* [Activity] Find and copy the lines in the records beneath this task that contain the word "كلها".

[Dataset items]
------------
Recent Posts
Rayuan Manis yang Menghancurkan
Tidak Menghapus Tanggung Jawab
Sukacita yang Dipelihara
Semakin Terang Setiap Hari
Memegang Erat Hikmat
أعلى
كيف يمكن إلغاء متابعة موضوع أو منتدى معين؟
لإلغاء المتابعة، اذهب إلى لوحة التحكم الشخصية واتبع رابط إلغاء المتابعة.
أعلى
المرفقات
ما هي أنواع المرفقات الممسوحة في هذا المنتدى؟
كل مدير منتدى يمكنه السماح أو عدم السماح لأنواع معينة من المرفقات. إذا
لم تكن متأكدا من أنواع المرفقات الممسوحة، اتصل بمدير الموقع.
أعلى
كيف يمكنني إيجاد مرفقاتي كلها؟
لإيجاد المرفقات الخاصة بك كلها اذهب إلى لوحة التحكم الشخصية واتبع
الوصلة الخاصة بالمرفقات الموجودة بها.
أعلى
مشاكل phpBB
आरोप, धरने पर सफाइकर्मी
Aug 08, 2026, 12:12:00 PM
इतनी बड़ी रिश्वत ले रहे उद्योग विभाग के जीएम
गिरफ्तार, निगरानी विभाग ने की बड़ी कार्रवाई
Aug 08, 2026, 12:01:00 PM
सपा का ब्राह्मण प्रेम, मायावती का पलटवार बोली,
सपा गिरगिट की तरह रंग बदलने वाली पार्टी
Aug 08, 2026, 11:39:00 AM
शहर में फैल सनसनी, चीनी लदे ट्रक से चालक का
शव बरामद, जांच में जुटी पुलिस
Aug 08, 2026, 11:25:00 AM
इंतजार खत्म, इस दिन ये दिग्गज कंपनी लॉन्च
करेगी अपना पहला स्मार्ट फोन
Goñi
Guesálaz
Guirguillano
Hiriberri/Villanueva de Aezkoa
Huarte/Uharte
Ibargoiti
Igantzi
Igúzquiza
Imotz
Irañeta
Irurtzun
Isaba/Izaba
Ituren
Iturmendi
------------
* [Your response]
كيف يمكنني إيجاد مرفقاتي كلها؟
لإيجاد المرفقات الخاصة بك كلها اذهب إلى لوحة التحكم الشخصية واتبع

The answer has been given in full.